_RECORDS FOR THE EXERCISE_:
◇ ◇ ◇ ◇ ◇
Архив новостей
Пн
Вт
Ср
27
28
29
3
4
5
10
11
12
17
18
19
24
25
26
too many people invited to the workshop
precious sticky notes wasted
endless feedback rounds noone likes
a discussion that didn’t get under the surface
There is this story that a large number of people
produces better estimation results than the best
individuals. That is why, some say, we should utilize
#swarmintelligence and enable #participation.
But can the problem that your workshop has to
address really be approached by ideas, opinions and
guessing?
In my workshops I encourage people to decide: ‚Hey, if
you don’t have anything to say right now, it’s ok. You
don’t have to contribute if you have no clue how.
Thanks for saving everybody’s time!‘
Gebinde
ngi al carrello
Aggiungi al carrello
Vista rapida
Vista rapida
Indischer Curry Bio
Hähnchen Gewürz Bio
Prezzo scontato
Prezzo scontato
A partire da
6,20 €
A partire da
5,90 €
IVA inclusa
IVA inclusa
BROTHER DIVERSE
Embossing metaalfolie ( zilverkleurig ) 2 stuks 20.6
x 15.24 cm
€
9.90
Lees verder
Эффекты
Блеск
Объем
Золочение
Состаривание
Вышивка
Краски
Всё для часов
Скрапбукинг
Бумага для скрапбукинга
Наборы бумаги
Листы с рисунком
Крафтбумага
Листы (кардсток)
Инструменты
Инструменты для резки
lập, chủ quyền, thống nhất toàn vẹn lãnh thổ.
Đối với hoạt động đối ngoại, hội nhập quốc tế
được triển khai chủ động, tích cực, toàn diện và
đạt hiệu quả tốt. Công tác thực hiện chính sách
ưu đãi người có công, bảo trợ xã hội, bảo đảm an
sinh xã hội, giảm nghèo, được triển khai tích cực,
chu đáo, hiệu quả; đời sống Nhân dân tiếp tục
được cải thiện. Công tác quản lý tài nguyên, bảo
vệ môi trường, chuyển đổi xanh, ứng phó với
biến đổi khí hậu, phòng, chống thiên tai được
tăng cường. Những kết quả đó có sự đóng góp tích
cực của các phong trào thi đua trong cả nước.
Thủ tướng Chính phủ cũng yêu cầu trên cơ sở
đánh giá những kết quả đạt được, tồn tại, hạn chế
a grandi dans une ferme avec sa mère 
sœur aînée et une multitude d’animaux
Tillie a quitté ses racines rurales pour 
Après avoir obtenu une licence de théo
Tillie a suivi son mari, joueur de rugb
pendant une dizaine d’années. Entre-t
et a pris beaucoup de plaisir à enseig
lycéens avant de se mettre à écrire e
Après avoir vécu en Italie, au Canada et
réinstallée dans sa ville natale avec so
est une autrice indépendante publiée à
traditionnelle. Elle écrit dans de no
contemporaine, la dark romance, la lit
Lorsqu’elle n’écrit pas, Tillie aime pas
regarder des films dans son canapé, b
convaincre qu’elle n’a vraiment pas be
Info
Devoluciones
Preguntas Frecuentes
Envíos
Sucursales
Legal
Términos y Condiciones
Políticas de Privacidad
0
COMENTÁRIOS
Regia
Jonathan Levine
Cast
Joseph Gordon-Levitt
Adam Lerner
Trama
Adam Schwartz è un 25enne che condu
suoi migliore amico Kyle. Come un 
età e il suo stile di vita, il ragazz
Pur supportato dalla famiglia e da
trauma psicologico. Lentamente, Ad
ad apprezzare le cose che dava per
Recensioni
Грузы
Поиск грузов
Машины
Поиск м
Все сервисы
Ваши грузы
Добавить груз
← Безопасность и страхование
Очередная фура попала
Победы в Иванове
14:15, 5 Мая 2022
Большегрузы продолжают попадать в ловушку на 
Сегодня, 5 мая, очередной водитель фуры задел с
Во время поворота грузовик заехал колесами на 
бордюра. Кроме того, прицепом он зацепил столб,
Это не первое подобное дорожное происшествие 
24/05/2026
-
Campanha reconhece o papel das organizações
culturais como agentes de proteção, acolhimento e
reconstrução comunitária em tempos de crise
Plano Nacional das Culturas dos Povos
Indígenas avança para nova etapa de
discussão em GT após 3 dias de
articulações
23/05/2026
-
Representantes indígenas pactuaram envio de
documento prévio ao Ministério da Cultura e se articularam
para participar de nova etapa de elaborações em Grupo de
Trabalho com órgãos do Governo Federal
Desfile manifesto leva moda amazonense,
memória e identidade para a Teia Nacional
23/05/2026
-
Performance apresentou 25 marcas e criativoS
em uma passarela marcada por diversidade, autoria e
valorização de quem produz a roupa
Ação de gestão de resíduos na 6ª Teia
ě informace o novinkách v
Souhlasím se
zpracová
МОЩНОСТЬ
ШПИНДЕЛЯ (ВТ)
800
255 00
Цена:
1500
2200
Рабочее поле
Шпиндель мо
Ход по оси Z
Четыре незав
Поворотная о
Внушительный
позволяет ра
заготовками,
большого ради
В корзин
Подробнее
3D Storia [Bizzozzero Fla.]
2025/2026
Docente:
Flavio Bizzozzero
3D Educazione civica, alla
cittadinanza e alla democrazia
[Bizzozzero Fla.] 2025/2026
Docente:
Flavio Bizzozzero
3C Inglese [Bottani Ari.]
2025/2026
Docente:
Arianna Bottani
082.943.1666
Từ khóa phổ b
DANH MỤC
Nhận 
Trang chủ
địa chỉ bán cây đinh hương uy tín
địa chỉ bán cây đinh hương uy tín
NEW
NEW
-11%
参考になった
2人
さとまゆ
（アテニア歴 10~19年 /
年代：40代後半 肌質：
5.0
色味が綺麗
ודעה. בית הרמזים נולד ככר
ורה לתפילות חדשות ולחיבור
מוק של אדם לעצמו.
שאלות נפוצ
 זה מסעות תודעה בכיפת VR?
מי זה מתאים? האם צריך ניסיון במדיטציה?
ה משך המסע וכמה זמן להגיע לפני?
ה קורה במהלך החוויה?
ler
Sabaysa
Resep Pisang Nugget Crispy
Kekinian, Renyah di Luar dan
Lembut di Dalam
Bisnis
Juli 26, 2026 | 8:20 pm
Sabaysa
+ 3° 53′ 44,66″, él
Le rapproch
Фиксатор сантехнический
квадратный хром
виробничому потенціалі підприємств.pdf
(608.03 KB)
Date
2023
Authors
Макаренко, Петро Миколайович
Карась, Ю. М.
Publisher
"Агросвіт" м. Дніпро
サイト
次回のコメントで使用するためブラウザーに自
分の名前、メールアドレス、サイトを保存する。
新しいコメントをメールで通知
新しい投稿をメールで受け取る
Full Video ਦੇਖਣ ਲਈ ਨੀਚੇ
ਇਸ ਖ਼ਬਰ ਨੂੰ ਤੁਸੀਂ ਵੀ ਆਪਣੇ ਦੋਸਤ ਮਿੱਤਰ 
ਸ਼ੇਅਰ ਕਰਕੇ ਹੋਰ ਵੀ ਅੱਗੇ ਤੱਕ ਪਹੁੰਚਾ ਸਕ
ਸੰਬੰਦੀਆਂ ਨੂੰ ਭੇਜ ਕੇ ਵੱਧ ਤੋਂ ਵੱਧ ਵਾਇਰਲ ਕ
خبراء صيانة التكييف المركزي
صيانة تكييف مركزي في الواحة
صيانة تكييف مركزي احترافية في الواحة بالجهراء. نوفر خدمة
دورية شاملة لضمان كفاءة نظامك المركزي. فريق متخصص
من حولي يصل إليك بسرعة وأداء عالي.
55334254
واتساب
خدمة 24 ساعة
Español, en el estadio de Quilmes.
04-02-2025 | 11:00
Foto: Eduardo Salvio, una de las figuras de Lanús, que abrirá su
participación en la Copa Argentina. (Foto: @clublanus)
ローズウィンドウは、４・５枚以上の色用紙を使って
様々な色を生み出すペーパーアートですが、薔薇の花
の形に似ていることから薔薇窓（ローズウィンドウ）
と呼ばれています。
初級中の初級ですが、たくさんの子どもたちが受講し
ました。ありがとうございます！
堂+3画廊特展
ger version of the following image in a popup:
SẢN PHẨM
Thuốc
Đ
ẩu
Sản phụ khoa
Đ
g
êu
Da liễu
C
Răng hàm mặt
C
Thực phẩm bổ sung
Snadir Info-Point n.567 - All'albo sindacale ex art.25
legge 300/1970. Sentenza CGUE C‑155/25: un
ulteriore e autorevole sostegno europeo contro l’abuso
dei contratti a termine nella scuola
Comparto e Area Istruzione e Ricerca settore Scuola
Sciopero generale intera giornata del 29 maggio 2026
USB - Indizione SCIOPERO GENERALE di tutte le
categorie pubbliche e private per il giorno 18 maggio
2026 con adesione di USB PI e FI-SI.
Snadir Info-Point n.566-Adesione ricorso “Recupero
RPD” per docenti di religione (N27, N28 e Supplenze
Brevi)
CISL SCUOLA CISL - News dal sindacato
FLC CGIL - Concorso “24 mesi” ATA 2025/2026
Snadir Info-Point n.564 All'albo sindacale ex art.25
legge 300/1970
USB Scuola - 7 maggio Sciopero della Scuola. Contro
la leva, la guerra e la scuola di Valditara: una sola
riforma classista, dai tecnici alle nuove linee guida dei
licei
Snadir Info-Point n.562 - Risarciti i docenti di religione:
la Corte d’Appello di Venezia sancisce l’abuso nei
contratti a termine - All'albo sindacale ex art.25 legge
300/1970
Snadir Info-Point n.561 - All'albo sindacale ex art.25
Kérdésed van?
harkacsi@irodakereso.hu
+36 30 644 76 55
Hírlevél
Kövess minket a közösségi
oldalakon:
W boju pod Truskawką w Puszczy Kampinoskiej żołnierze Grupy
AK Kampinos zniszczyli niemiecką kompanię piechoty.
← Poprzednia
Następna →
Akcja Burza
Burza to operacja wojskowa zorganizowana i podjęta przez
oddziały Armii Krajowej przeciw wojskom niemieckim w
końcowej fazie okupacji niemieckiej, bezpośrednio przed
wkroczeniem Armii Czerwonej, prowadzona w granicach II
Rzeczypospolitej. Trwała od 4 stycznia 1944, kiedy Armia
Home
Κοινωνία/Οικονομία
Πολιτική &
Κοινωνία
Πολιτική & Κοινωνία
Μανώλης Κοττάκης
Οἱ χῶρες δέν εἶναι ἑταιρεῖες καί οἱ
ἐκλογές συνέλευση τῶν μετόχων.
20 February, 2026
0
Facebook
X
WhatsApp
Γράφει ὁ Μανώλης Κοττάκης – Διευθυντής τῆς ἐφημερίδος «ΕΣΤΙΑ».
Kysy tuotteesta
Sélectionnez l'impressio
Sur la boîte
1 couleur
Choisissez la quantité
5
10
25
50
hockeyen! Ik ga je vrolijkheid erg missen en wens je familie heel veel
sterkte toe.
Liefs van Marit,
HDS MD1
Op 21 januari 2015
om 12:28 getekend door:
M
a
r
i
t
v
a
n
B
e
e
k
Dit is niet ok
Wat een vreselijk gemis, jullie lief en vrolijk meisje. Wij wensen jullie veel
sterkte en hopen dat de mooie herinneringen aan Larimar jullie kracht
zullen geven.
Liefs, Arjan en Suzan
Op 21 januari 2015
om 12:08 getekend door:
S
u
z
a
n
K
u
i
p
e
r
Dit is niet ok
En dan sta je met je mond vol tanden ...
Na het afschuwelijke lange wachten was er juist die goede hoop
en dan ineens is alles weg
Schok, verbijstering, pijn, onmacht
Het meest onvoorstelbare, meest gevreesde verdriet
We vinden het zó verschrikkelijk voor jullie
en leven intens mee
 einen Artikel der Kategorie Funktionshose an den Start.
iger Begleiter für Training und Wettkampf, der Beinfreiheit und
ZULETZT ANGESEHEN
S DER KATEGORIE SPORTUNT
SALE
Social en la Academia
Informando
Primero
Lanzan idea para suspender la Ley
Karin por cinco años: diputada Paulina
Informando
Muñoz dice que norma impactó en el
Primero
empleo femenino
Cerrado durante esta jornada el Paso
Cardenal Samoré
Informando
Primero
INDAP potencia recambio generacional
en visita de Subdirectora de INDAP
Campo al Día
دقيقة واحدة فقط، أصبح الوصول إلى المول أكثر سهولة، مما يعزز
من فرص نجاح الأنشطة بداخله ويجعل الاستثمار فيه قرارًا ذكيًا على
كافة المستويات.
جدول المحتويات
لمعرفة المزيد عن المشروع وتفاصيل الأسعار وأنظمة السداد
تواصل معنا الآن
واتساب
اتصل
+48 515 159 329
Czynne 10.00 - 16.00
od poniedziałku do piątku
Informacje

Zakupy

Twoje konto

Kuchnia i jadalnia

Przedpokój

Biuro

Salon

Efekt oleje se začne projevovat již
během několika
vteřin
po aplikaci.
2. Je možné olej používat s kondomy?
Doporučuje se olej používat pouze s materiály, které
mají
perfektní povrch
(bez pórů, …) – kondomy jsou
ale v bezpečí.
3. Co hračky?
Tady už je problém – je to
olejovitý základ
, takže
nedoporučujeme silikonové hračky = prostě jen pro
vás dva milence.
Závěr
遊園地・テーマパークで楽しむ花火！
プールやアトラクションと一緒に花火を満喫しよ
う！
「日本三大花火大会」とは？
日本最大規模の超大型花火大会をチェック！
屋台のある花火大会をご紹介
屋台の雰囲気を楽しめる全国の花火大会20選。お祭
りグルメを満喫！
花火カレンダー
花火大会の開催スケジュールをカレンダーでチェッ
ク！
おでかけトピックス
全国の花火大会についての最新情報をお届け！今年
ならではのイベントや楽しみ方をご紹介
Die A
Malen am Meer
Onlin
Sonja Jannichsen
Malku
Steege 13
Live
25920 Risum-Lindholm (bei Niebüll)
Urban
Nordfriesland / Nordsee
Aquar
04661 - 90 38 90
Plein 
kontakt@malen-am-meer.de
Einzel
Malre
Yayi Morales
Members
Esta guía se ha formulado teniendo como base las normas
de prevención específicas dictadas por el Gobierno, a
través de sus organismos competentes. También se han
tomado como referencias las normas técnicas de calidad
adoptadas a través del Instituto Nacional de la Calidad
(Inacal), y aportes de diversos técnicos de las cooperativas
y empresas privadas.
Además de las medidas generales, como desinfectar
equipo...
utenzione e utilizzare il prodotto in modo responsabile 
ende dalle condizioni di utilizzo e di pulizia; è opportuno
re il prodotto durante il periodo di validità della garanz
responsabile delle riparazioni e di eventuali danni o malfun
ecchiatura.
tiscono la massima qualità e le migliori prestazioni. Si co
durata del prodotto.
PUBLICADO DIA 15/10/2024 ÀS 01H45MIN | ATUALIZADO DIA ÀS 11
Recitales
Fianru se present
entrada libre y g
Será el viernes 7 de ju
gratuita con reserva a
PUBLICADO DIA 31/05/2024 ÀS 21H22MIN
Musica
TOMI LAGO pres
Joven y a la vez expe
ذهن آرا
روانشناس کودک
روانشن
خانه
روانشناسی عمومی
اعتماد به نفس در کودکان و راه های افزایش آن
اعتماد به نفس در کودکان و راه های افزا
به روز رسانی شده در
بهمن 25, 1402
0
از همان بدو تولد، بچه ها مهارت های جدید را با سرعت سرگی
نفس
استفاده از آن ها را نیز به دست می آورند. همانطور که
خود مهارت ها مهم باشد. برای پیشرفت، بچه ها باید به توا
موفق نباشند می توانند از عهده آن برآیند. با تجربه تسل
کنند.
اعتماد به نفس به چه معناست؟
◇ ◇ ◇ ◇ ◇
Everything starting at the line containing "et a pris beaucoup de plaisir à enseig" and ending at the line containing "contemporaine, la dark romance, la lit" in the records above should be repeated exactly, and only that.

_FINISHED TASK_:
et a pris beaucoup de plaisir à enseig
lycéens avant de se mettre à écrire e
Après avoir vécu en Italie, au Canada et
réinstallée dans sa ville natale avec so
est une autrice indépendante publiée à
traditionnelle. Elle écrit dans de no
contemporaine, la dark romance, la lit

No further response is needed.